Во всех этих произведениях использованы сюжеты произведений Христиана Фюрхтеготта Геллерта J То, что Измайлов в качестве источника выбирает не Лафонтена или Флориана, а именно Геллерта, весьма показательно: ему сейчас ближе не столько изящество стиля и мастерство рассказа, сколько окрашенный умеренно-просветительским пафосом морализм, в высшей степени присущий произведениям немецкого поэта.
Басни этой поры, подобно "Истине во дворце", перекликались по своей проблематике с публицистическими выступления автора: к примеру, "Умирающая собака", в которой обличается скупость, явно соотносится с трактатами Измайлова, посвященными практической филантропии ("Рассуждение о нищих", "Вчерашний день").
В баснях 1804-1805 гг.
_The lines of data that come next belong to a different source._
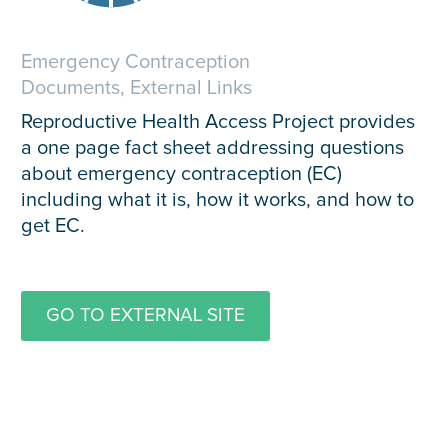
Emergency Contraception
Documents, External Links
Reproductive Health Access Project provides
a one page fact sheet addressing questions
about emergency contraception (EC)
including what it is, how it works, and how to
get EC.
GO TO EXTERNAL SITE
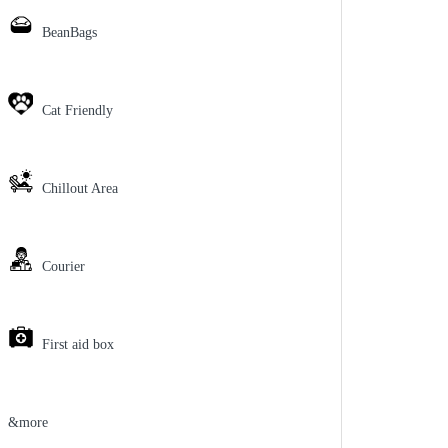
BeanBags
Cat Friendly
Chillout Area
Courier
First aid box
&more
Измайлов, безусловно, ориентировался на традицию басен И.И.Хемницера (как известно, испытавшего значительное воздействие Геллерта и переведшего ряд его басен /169/. Характерно, что Измайлов обращается к тем басням Геллерта, которые Хемницером не переводились: он мыслил себя не соперником, а учеником и продолжателем русского баснописца (использование сюжетов, уже обработанных предшественником, в соответствии с эстетическими представлениями эпохи воспринималось бы как демонстративная заявка на соперничество) /117/.
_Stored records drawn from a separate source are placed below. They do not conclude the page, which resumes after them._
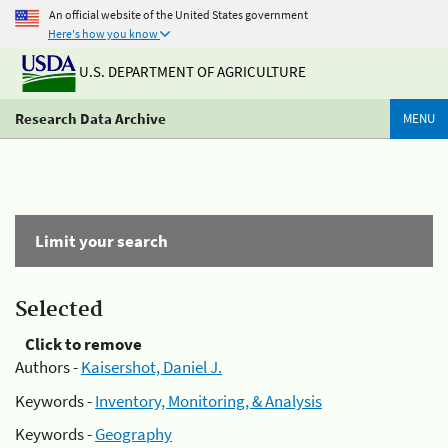
An official website of the United States government
Here's how you know
U.S. DEPARTMENT OF AGRICULTURE
Research Data Archive
MENU
Limit your search
Selected
Click to remove
Authors -
Kaisershot, Daniel J.
Keywords -
Inventory, Monitoring, & Analysis
Keywords -
Geography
От Хемницера Измайлов усвоил интерес к ясному новеллистическому построению басни, к разработке диалога (в противовес "болтовне" рассказчика с читателем в басне сумароковского типа), К Хем-ницеру же восходит и "простой" слог, достаточно книжный, но равно чуждый как архаической лексике, так и вульгаризмам.
Несмотря на то, что басни Измайлова содержали уже некоторые новые черты, существенно отличающие их от произведений и Хемницера и Геллерта , все же обновление жанра не было проведено здесь сколько-нибудь последовательно. Известная механистичность в соединении аллегоризма и бытовой конкретности, отвлеченной моралистичнос-ти и злободневной сатиры привела к тому, что басни эти не стали сколько-нибудь значительным литературным собитием.